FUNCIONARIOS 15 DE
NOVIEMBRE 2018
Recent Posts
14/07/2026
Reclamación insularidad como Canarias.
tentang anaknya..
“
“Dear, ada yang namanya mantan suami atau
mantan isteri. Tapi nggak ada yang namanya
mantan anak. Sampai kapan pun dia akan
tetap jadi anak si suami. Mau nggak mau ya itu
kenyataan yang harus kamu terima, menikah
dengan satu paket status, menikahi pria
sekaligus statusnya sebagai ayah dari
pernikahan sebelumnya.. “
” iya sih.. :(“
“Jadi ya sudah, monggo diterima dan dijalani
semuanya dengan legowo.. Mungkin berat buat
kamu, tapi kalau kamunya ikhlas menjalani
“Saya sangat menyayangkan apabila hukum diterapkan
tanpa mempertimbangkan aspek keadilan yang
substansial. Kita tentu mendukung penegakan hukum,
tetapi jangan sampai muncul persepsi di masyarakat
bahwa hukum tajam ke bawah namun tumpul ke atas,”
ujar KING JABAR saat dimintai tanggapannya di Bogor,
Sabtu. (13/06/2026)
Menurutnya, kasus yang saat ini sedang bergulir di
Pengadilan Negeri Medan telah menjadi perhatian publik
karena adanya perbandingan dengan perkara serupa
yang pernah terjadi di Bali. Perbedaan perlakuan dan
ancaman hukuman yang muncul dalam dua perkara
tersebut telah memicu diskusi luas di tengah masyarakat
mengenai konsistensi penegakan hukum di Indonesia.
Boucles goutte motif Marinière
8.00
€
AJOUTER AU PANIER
○ ○ ○
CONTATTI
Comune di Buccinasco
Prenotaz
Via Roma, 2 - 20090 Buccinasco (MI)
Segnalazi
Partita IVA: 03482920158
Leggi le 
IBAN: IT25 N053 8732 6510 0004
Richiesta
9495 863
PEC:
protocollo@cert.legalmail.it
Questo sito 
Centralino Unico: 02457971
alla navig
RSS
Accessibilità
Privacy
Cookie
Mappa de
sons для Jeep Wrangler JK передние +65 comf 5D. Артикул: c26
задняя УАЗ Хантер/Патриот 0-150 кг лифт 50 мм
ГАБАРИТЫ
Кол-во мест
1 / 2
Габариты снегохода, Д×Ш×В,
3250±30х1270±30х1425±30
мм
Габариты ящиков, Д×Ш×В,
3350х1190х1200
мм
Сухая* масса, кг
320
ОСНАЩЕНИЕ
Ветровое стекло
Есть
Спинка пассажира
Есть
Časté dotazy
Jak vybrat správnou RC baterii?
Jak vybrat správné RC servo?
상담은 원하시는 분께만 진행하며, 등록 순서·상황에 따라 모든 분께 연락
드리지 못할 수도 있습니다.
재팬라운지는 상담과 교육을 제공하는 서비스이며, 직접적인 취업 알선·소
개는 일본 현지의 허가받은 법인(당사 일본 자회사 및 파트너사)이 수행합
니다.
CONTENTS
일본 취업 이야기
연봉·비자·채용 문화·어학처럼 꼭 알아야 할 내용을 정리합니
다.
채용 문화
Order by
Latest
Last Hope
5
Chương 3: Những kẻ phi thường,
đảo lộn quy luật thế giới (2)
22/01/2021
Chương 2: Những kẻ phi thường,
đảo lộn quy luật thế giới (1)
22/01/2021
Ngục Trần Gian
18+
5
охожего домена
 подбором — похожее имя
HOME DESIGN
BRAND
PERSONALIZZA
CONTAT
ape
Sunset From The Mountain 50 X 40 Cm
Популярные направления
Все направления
○ ○ ○
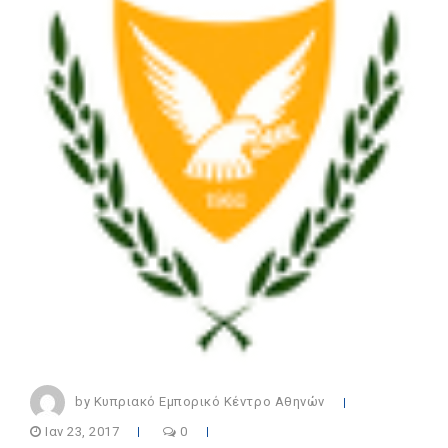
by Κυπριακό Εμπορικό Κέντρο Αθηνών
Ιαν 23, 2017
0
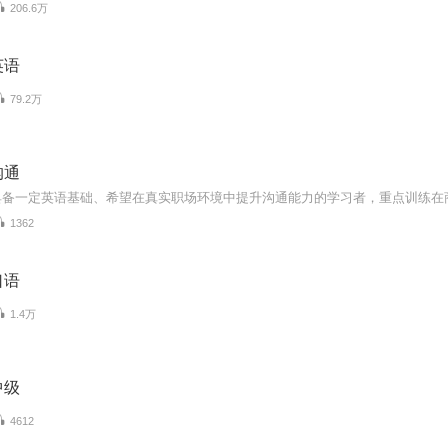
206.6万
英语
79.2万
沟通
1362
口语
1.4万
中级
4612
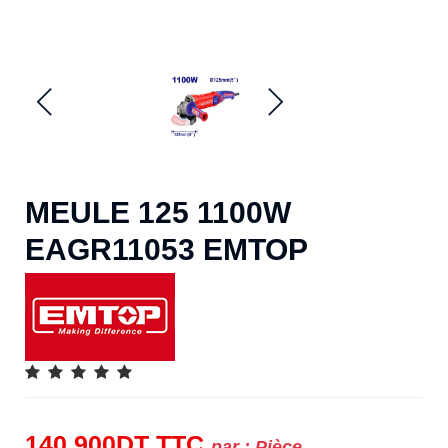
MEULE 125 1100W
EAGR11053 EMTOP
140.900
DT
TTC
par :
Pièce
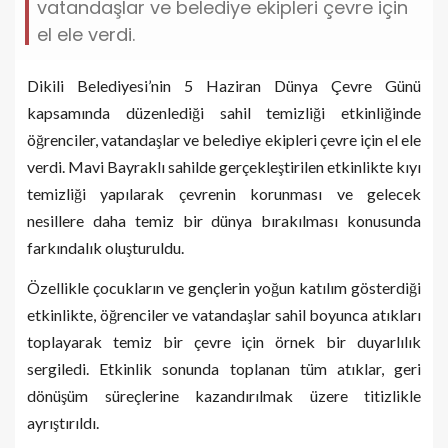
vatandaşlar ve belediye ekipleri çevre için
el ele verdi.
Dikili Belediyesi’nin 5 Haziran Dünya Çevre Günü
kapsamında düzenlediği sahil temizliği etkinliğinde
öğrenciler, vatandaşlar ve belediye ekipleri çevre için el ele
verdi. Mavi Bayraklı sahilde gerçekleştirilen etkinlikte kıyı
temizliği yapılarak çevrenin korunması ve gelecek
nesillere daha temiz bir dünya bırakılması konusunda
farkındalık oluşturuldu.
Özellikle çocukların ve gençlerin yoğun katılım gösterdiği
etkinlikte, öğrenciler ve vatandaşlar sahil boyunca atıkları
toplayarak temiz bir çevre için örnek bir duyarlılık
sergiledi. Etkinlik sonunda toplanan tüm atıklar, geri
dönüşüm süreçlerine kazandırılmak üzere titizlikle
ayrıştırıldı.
○ ○ ○
#### What is expected
Search the data above and return each line in which "öğrenciler" occurs.

#### Solution for this problem
öğrenciler, vatandaşlar ve belediye ekipleri çevre için el ele
etkinlikte, öğrenciler ve vatandaşlar sahil boyunca atıkları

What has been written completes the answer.